Ghost town in Brazos County, Texas, United States

Boonville was the first county seat of Brazos County, Texas, United States. It is now located in the city of Bryan, Texas.

==History==
Boonville was the county seat in Brazos County (established as Navasota County) from 1841 to 1866. The Congress of the Republic of Texas established a committee that purchased its land and named it in honor of Mordecai Boon Sr., nephew of Daniel Boone. The committee that established the town included Mordecai Boon Sr., Joseph Ferguson, J. H. Jones, Eli Seale, and William T. Millican. The town was planned and organized around a town square. Many notable individuals made speeches and sermons at the town courthouse, including Sam Houston and the Reverends William M. Tryon and Robert Alexander. A stage line was extended from Houston through Boonville in 1850. After the Houston and Texas Central Railway was extended from Millican to Bryan in 1866, residents of Boonville elected to make Bryan the county seat.

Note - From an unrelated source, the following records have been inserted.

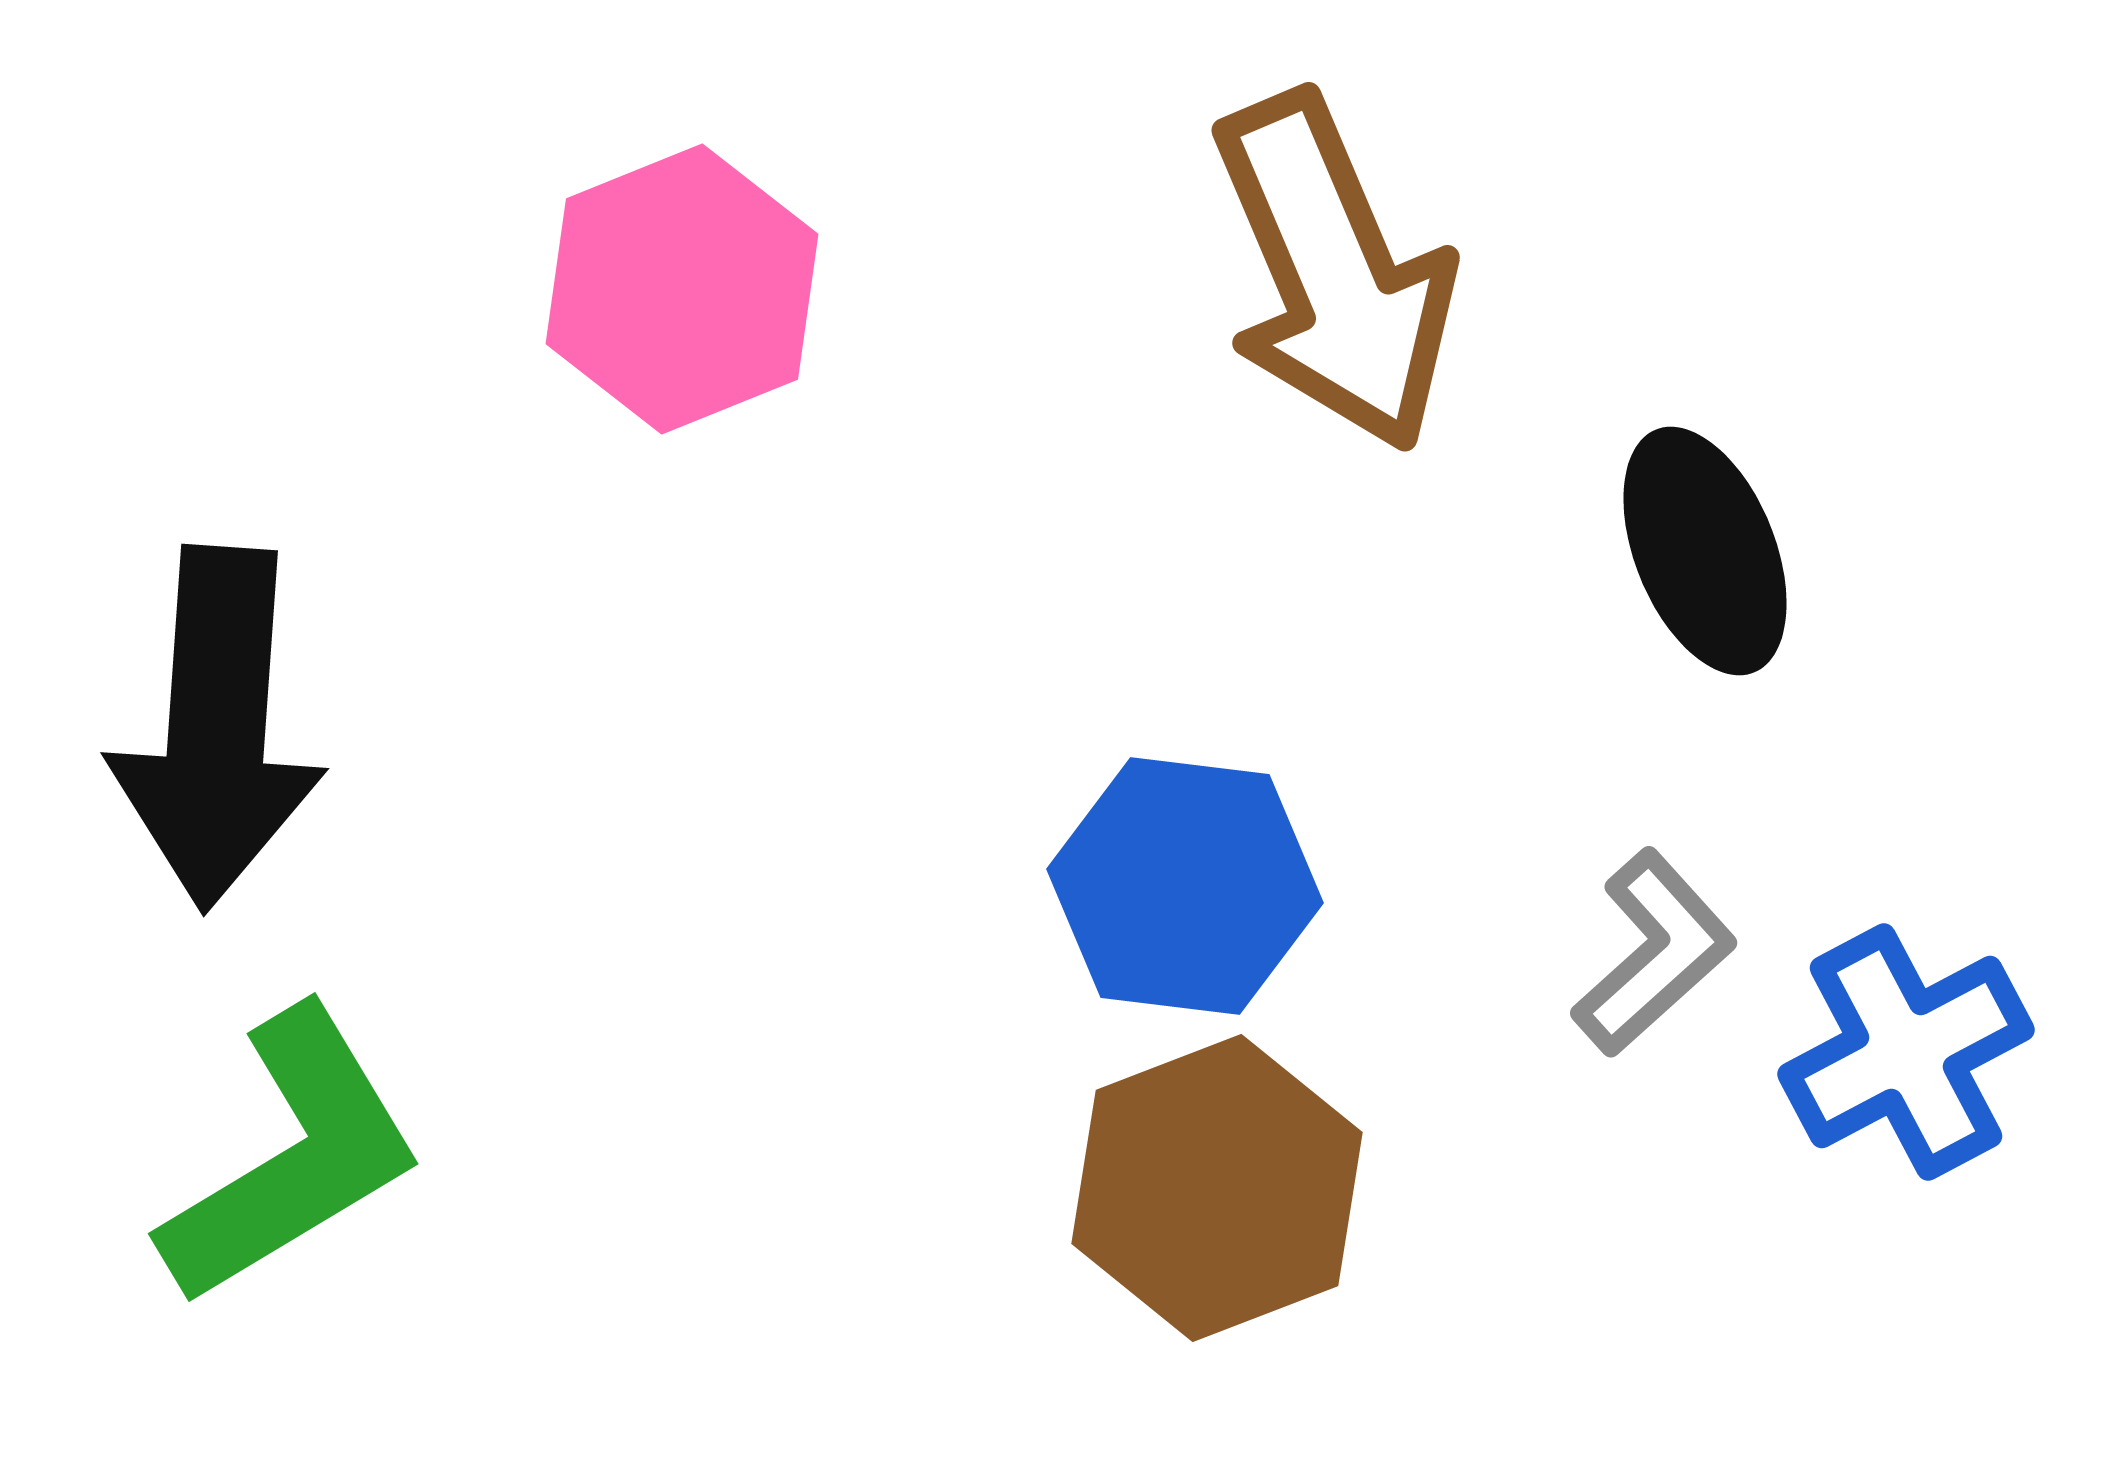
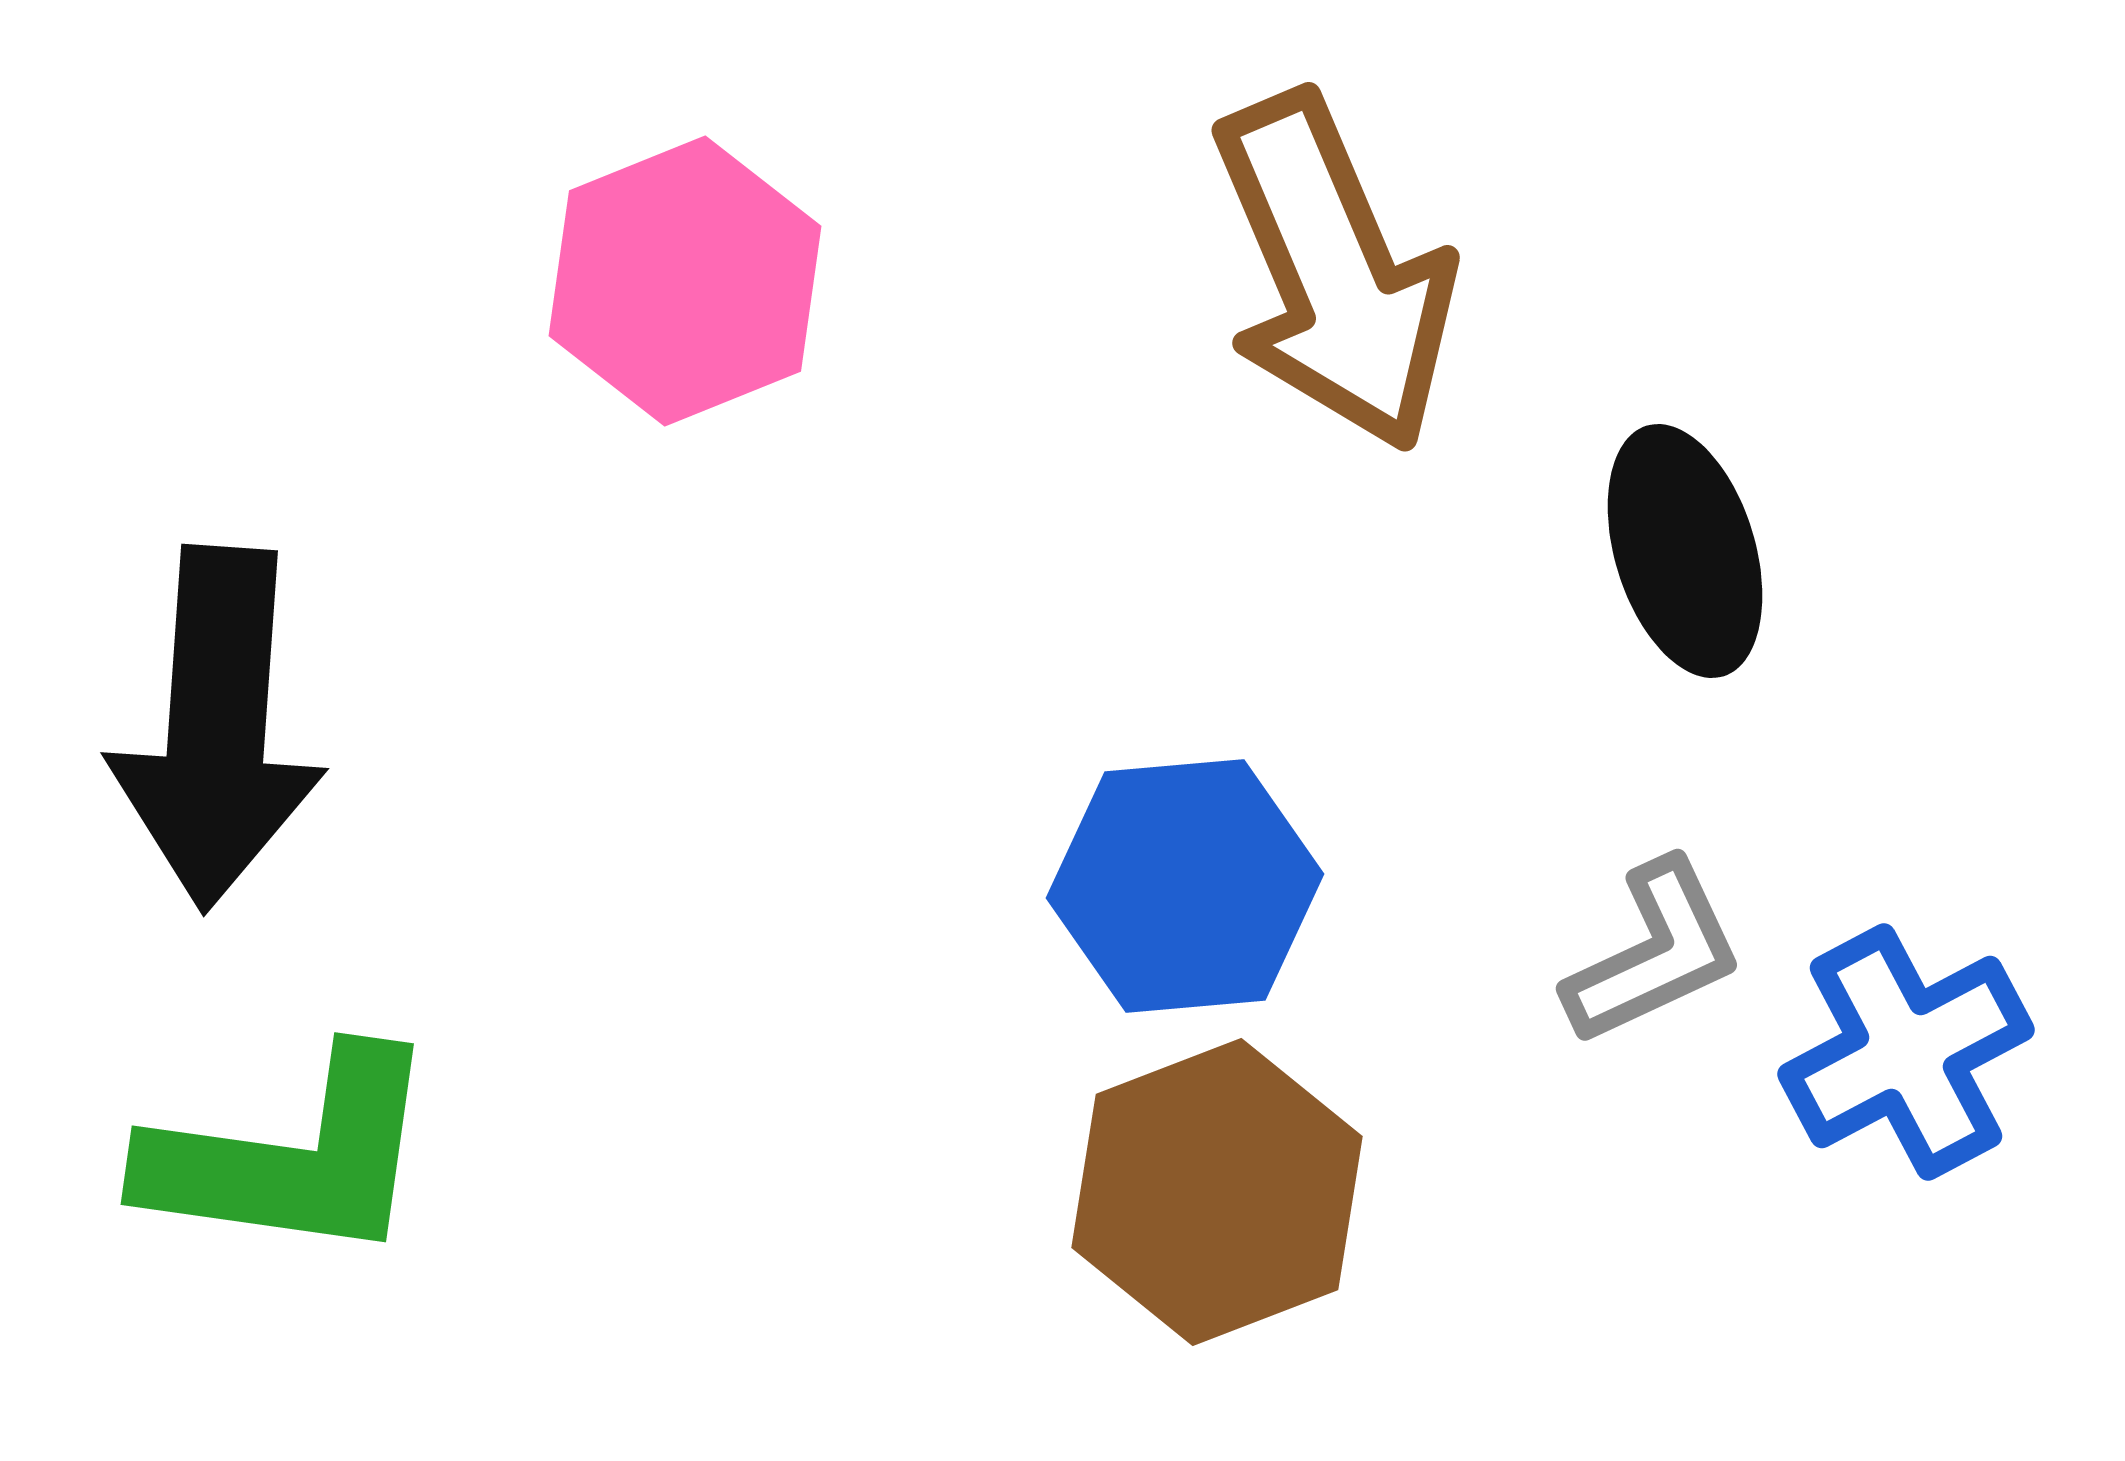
pink hexagon: moved 3 px right, 8 px up
black ellipse: moved 20 px left; rotated 5 degrees clockwise
blue hexagon: rotated 12 degrees counterclockwise
gray L-shape: rotated 17 degrees clockwise
green L-shape: rotated 39 degrees clockwise
brown hexagon: moved 4 px down
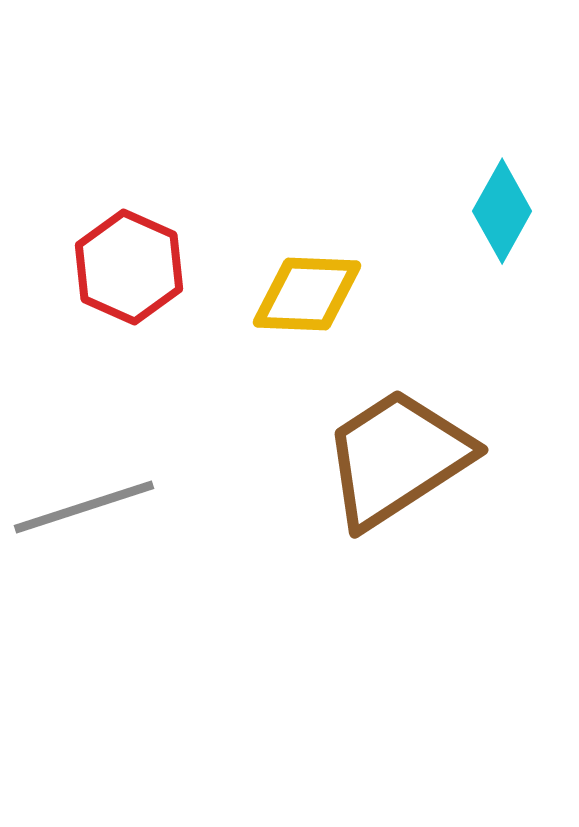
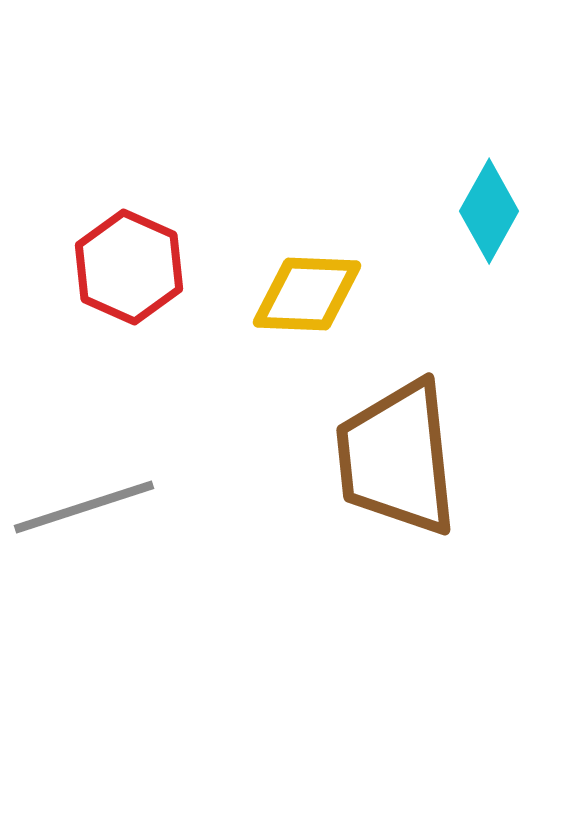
cyan diamond: moved 13 px left
brown trapezoid: rotated 63 degrees counterclockwise
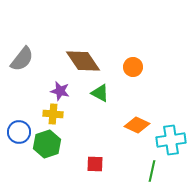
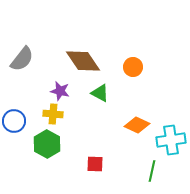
blue circle: moved 5 px left, 11 px up
green hexagon: rotated 12 degrees counterclockwise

The former town site is now located in Bryan near State Highway 6. Since the 1990s, a cemetery on Boonville Road has been the last remaining structure associated with Boonville. It is marked by a Texas Centennial monument

The area around the cemetery is now the Boonville Heritage Park as of early 2015. The park has new structures, including a log cabin built in 1856 and relocated from Grimes County. The park also features a Six Flags Over Texas Plaza, a replica of a "Twin Sister" cannon and interpretive panels.